Problem description =
Each line of the records below that contains "services" needs to be copied.
*** Opening of Exercise input ***
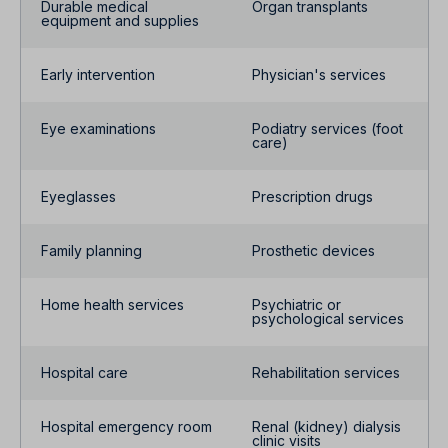
Durable medical
Organ transplants
equipment and supplies
Early intervention
Physician's services
Eye examinations
Podiatry services (foot
care)
Eyeglasses
Prescription drugs
Family planning
Prosthetic devices
Home health services
Psychiatric or
psychological services
Hospital care
Rehabilitation services
Hospital emergency room
Renal (kidney) dialysis
clinic visits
*** Close of Exercise input ***
Task solution =
Physician's services
Podiatry services (foot
Home health services
psychological services
Rehabilitation services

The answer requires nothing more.